We. The Increasing Nursing Home People

Approximately 1 . 5 million Us citizens live in 16, 700 nursing services.

About 5% of persons 65 and older are in a medical facility at any one time.

An estimated 43% of 65 year olds uses nursing facilities at some point in their leftover years.

90% of the nursing facility population is over the age of 65.

More than 35% of the nursing facility population is over 85.

75% of nursing facility residents are women.

II. The Nursing Home Client

Medical facility residents are among the most weak members of our society.

Typically have persistent disability beyond others of comparable age.

Often lack a family member in order to care for them or provide assist when needed.

Are usually female.

Beyond actual physical disabilities, are more likely to have deteriorating intellectual functioning.

Often have multiple diagnosis of serious illness, disability or impairment.

III. Nursing Home Reform – The

Congressional reports and media accounts over the last 30 years have documented repeated substandard care in nursing facilities.

Groups such as the Long Term Care Ombudsman Program (Federally Mandated per 42 U. S. C. § 3027(a)(12) and National Citizens Coalition intended for Nursing Home Reform have powered new standards. If you are you looking for more in regards to Senior Care Massachusetts look at the web-page.

In 1983, the particular U. S. Department of Health insurance and Human Services commissioned the Institute of Medicine to study nursing house care and to recommend improvements.

In 1986, the Institute of Medication published its study which found nursing care facilities to be “grossly inadequate” and “appallingly bad”. Market abuse of residents was noticed.

In 1987, Congress passed specific standards for nursing facilities that participate in Medicare and Medicaid applications. (Omnibus Budget Reconciliation Act of 1987, 42 U. S. D. § 1396. )

Federal plus State regulatory agencies are jointly responsible for monitoring residents care and ensuring that substandard care is improved.

Generally, states have contracts with Federal governments to survey nursing facilities to determine whether they meet minimal governmental quality standards.

Each state taking part in Medicare/Medicaid is required to pass laws conforming to those established by the Federal government.

4. The Need for More Reform ( and Lawsuits)

Enforcement of minimum specifications for nursing facility care is constantly on the fall short.

Generally, the enforcement of minimum standards system is under well staffed.

Even if the enforcement of Federal plus State regulations were effective, the system is generally not designed or intended to monitor and ensure compliance in individual cases.

In 1995, Consumer Reviews reported that approximately 40% of all facilities certified by the Healthcare Funding Administration had repeatedly violated Federal standards of the previous four many years.

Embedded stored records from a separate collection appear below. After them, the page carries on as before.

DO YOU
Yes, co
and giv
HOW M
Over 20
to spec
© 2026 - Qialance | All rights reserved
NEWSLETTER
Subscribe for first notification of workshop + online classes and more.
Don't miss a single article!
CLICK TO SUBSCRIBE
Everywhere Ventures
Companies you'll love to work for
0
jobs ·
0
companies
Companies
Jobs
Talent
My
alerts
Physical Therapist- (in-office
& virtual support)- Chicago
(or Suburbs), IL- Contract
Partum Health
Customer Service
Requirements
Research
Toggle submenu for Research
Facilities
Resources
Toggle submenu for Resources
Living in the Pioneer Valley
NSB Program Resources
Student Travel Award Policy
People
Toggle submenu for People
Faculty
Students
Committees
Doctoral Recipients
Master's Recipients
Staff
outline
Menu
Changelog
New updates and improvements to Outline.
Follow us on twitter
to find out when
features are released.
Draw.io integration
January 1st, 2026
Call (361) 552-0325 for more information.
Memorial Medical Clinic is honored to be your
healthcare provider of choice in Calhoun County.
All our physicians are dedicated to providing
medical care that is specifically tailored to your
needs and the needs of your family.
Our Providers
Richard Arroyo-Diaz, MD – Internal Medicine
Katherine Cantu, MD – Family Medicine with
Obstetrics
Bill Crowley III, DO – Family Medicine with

Billions of tax dollars are invested annually on damage resulting from poor care, such as treating Decubitus Ulcers (bed sores), hydrating residents who should not have become dehydrated, treating damaged bones sustained by patients walking unassisted or otherwise abused, etc .

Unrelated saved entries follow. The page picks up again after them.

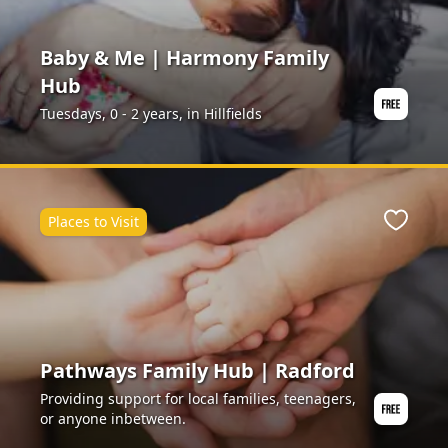
Baby & Me | Harmony Family
Hub
Tuesdays, 0 - 2 years, in Hillfields
Places to Visit
ite
Favour
Pathways Family Hub | Radford
Providing support for local families, teenagers,
or anyone inbetween.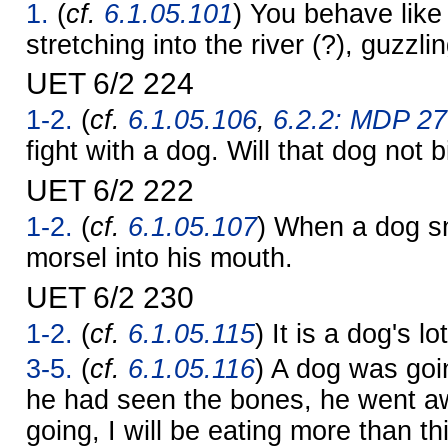
1.
(
cf.
6.1.05.101
) You behave like
stretching into the river (?), guzzli
UET 6/2 224
1-2.
(
cf.
6.1.05.106
,
6.2.2: MDP 27
fight with a dog. Will that dog not 
UET 6/2 222
1-2.
(
cf.
6.1.05.107
) When a dog sn
morsel into his mouth.
UET 6/2 230
1-2.
(
cf.
6.1.05.115
) It is a dog's l
3-5.
(
cf.
6.1.05.116
) A dog was goin
he had seen the bones, he went a
going, I will be eating more than th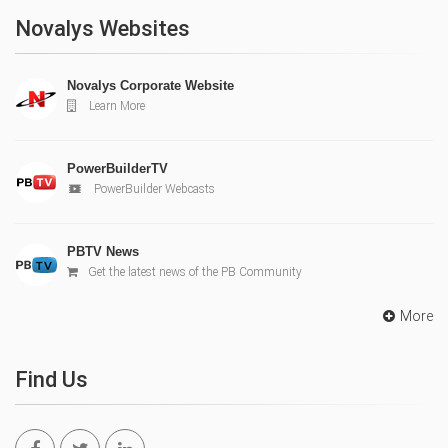
Novalys Websites
Novalys Corporate Website
Learn More
PowerBuilderTV
PowerBuilder Webcasts
PBTV News
Get the latest news of the PB Community
More
Find Us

V. Standards Applicable to Nursing Facilities

Federal Nursing Home Reform Changes to OBRA 1987/ “Nursing Home Reform Act” (42 U. H. C. § 1396)

Federal Implementing Regulations – – Requirements for Long Term Care Facilities (42 C. F. R. § 483. 1-75)

Federal Implementing Regulations – — Survey and Certification of Long Term Care Facilities (42 C. Farreneheit. R. § 488. 300-335)

“Accepted professional standards and principles that apply to professionals providing services in this facility” (42 C. F. R. § 483. 75)

Georgia regulation O. C. G. A. 31-8-100 et seq.

Rights to notification of rights.

Rights to certain information (ie. Daily rates, monthly rates, facilities basic services, directly to inspect copy of non-medical information kept by facility, etc . )

Rights to non-discriminatory admission.

Legal rights to care, treatment, and services (“With reasonable care and skill”; in compliance with applicable laws and regulations; without discrimination in the quality of service based on the source of payment; along with respect for the resident’s dignity plus privacy; etc . )

Rights in order to freedom from restraints, isolation or restriction.

Rights relative to pharmaceuticals.

Rights of citizenship.

Rights of personal option.

Rights to personal property.

Legal rights to physical management.

Rights relating to transfer or discharge.

Use of Condition or community Ombudsman.

Actions with regard to damages.

VI. General Theories of Liability and Specific Standards

Negligent failure to provide an adequate number of nursing personnel (nurses and nursing assistants).

Failure to ensure that competent nursing workers are hired and monitored throughout their employment.

Negligence in failing to adequately plan individualized care for residents.

Negligence in failing to continuously assess each resident and notify the attending physician when necessary.

Negligence in failing to help keep an adequate and effective record-keeping program to accurately document clinical circumstances and progress of residents.